Lookback is compliant with the EU General Data Protection Regulation (GDPR) both as a controller and as a processor.
Lookback's Service Agreement (SA) contains all necessary provisions for customers to engage us as a processor. The Service Agreement comes with a Data Protection Addendum (DPA), including the Standard Contractual Clauses (SCC).
If you are interested in what we do to keep your data safe we have detailed that on our security page where you can get an overview.
Where we act as a processor we currently only store your data in the EU. We may engage service providers outside of the EU to process that data, in which case the transfer will be covered by the SCC (as mentioned above).
You can find a list of our processors and sub-processors here.
What is the personal data stored for each participant?
Name (The participant self-identifies this information, we do not verify)

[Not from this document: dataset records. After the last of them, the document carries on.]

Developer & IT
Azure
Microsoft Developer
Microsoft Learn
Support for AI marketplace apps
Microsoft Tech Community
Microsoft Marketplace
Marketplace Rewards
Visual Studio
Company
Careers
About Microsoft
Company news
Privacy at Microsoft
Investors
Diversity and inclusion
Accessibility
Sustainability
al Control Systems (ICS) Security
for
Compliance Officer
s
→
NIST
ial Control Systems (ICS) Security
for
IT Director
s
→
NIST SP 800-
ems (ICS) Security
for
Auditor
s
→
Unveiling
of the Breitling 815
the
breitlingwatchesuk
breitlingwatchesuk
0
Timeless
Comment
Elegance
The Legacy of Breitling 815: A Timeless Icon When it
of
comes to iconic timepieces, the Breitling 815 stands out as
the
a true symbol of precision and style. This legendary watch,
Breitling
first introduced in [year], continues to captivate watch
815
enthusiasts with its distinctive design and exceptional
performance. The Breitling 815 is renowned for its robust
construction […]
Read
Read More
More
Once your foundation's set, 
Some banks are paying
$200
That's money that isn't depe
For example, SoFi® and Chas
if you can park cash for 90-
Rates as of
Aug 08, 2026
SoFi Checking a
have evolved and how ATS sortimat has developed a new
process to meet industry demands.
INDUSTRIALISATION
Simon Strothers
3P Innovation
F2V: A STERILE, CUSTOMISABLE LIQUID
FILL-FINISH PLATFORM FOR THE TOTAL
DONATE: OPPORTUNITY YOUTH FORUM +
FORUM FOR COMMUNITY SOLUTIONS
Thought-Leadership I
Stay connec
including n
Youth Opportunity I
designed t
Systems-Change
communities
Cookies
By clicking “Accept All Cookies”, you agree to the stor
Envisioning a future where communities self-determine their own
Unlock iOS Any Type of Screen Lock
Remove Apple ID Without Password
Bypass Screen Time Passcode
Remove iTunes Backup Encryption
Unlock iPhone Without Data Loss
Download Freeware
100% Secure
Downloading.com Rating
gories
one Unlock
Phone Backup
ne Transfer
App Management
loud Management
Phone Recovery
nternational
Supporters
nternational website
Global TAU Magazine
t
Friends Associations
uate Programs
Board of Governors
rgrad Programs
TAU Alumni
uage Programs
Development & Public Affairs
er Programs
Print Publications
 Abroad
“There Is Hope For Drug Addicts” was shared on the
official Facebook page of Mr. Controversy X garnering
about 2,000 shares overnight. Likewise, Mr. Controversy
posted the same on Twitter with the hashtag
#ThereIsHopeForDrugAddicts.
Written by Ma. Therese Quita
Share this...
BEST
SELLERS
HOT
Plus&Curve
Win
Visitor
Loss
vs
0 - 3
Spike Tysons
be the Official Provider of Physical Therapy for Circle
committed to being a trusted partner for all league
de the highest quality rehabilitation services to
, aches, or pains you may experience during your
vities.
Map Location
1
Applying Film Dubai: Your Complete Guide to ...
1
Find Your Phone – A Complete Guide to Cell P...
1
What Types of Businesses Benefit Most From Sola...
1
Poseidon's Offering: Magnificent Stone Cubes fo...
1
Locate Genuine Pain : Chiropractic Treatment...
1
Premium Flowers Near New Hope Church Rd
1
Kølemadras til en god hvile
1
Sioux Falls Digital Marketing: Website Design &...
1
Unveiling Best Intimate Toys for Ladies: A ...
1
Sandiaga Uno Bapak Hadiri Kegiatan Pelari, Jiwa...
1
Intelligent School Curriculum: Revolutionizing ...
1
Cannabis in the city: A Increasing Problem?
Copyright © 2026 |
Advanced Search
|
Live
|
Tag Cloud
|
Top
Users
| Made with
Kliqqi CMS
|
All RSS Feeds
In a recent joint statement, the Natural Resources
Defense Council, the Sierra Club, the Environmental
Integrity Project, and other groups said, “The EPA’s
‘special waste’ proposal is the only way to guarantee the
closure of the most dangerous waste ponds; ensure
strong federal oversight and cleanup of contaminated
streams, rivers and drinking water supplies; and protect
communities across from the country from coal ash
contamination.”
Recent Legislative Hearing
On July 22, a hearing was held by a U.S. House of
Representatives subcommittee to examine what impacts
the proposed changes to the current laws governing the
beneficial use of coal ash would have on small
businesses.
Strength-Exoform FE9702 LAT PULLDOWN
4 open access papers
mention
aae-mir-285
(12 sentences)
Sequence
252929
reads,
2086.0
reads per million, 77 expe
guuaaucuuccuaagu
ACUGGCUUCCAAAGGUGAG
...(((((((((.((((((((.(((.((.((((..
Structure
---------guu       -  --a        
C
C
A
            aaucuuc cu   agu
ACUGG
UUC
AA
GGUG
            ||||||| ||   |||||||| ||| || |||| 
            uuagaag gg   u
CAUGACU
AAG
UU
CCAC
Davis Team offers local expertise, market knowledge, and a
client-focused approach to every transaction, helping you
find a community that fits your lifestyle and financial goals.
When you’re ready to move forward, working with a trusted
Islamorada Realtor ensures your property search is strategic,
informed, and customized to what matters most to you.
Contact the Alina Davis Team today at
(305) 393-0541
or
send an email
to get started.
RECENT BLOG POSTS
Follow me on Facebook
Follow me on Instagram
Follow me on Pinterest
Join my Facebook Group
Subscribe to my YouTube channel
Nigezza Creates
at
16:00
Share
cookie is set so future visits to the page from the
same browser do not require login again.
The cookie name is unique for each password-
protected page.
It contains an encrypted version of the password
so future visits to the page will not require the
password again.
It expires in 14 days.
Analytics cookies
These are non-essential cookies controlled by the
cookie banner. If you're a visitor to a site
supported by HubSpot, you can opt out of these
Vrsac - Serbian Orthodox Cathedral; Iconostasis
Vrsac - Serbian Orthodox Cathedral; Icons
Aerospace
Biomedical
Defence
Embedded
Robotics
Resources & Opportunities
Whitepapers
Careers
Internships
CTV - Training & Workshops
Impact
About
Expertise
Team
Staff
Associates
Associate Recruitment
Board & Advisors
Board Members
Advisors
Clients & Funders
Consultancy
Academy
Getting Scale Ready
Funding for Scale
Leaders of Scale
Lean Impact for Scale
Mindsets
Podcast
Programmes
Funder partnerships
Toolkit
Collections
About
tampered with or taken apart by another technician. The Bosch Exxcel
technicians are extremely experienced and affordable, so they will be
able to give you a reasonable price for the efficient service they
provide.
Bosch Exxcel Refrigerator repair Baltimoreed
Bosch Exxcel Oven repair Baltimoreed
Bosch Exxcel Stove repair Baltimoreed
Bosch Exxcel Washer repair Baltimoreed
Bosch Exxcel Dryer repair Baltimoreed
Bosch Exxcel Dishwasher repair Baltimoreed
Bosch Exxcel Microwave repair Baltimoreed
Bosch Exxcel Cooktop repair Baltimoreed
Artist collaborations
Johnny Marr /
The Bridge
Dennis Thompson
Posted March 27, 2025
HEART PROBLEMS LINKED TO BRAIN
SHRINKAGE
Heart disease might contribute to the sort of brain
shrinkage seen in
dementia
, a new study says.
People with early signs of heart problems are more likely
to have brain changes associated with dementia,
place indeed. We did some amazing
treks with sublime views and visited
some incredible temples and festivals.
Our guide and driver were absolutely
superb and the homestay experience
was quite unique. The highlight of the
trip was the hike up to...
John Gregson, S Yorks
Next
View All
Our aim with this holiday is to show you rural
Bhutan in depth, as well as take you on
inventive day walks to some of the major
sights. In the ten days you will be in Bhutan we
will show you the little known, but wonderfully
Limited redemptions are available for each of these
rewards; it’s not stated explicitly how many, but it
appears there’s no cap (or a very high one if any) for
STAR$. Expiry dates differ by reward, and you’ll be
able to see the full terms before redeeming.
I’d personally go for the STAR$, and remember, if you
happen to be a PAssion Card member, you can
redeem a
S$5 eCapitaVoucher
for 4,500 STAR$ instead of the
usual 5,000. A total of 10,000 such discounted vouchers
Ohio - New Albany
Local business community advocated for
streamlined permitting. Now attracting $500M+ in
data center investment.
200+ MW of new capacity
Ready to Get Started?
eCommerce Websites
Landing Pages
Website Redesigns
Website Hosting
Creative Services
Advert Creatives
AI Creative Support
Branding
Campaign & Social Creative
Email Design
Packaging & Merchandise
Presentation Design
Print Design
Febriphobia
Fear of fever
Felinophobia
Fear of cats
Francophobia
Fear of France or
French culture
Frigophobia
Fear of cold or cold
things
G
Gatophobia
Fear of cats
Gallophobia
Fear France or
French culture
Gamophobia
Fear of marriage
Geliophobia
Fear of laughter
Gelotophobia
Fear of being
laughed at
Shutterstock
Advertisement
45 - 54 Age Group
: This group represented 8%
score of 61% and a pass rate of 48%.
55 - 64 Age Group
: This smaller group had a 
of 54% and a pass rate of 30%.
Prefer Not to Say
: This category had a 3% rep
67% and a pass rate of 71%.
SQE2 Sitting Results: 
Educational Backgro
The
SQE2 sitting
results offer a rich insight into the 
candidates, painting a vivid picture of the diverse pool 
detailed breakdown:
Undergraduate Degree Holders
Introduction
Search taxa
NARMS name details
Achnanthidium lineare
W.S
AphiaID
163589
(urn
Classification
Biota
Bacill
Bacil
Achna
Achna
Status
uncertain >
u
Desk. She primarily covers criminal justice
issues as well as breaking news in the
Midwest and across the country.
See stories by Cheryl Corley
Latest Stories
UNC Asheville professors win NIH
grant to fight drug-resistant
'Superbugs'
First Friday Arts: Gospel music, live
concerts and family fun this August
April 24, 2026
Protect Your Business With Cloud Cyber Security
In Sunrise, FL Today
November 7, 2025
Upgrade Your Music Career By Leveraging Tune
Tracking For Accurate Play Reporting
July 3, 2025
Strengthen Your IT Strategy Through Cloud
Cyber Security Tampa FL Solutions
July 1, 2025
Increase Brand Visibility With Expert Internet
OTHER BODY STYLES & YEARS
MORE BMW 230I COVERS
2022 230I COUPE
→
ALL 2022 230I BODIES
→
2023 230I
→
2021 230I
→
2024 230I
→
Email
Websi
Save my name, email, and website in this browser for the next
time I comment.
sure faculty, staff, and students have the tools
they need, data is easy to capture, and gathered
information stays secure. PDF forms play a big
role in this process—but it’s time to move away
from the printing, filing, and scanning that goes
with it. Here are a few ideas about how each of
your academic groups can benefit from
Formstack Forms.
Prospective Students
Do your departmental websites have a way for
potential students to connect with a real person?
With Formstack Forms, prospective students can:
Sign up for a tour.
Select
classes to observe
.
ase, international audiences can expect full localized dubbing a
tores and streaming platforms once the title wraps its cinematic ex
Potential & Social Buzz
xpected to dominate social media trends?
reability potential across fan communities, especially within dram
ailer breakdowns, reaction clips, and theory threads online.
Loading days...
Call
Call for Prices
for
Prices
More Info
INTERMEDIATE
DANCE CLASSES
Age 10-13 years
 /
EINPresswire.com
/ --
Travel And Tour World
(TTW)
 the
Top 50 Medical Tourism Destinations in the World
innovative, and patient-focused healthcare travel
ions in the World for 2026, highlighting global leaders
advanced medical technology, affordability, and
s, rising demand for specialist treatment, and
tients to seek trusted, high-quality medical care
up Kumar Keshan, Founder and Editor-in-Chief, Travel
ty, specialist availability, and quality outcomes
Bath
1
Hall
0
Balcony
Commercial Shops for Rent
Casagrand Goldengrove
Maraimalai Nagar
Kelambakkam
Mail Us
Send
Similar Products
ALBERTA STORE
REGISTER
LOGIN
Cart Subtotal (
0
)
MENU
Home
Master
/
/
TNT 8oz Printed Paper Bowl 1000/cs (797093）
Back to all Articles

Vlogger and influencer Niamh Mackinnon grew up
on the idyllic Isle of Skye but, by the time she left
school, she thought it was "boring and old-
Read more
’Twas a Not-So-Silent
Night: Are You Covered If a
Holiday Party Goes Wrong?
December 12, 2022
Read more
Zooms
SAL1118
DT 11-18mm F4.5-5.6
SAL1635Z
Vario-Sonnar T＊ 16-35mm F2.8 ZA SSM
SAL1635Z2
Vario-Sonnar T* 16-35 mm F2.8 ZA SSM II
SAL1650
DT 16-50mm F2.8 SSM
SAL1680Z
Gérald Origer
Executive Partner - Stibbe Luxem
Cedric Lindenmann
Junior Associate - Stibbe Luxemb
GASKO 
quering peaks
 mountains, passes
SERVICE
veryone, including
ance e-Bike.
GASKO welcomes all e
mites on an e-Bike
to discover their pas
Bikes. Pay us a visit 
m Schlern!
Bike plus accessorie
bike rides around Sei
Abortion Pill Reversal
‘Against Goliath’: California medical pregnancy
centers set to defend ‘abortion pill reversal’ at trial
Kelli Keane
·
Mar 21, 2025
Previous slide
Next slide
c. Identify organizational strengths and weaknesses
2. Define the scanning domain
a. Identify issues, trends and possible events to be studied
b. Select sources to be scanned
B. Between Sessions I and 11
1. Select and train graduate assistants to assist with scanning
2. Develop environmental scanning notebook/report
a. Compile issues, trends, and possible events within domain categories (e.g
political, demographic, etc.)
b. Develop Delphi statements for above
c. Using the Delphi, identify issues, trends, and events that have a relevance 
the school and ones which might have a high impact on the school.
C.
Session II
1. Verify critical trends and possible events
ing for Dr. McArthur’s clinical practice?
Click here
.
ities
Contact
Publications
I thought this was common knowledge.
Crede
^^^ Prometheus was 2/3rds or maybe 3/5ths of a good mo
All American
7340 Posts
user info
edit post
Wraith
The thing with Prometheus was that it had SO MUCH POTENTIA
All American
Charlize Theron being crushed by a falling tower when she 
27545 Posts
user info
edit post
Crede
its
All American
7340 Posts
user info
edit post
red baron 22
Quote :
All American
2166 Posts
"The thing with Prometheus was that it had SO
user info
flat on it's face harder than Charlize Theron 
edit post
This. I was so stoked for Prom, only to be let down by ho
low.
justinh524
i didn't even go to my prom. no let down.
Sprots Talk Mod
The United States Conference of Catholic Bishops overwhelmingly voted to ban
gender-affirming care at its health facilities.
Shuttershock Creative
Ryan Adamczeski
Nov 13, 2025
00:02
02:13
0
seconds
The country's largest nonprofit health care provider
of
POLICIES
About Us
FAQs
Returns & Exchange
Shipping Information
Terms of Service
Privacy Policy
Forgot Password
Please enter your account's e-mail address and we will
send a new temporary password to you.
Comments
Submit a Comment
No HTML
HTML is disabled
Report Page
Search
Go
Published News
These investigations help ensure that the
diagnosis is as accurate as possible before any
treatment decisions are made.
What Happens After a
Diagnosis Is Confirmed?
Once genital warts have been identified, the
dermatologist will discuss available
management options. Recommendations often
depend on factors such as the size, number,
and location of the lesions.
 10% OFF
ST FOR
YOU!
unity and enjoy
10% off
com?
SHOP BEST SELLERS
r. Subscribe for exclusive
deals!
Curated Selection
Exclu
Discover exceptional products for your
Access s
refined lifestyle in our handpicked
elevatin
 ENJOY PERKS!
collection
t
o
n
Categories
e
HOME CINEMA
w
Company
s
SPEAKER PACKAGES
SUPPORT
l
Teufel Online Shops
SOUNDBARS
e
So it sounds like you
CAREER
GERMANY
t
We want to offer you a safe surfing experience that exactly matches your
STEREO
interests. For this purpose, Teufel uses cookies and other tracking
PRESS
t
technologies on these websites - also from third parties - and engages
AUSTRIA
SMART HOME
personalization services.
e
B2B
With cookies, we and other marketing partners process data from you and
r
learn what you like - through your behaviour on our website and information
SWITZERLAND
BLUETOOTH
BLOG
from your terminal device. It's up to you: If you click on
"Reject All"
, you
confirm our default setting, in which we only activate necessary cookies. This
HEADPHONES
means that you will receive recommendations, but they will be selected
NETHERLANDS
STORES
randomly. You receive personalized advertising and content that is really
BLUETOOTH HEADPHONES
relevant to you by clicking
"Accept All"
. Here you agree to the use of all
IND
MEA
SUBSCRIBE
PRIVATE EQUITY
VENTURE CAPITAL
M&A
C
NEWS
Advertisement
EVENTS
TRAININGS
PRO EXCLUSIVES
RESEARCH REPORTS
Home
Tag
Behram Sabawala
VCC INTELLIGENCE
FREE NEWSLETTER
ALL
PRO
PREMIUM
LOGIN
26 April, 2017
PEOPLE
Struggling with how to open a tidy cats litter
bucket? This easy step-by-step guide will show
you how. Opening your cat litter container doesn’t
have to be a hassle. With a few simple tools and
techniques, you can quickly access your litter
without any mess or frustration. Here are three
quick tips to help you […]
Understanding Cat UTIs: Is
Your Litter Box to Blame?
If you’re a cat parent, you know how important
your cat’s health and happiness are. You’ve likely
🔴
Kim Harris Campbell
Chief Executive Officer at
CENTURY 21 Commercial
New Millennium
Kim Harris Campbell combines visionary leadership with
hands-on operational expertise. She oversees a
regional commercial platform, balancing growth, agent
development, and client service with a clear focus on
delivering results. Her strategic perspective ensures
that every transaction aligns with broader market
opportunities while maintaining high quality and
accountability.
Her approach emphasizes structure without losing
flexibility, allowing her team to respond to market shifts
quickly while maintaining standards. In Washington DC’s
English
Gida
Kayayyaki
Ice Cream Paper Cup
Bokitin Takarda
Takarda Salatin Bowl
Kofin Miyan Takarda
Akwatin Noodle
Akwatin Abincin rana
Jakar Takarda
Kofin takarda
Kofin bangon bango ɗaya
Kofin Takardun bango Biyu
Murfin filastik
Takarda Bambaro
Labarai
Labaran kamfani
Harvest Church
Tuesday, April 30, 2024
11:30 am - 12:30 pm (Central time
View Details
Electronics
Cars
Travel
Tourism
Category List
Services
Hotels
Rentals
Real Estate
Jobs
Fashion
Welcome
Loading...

E-mail address (if you do not want to use their actual email address, this field just has to follow an email address convention, i.e. email@example.com, we do not verify or do anything with them. They are for your purposes in recruitment, rewarding etc.)
Customer number (internal Lookback number)
Date of Lookback registration and session
Voice and video images captured by microphone and camera on the device of the customers during the user experience sessions
Device data (as device name, operating system and model, recording information captured by camera and on screen on device of customer)
Log data (as IP address, geo-location, browser type, operating system, web page, use of functionalities on pages, time spent on pages, search terms, clicked links, other statistics).
What happens to our data when in the system – can this be accessed by the Lookback team?
The Lookback team cannot log in to your accounts, we can see your organization info but it is not easily accessible unless we are actively trying to troubleshoot, in which we would need permission and more information from you.
Selected members of our technical staff can access the video data for troubleshooting purposes, this is covered by our T&Cs. For Enterprise customers we do not do that without asking for permission first.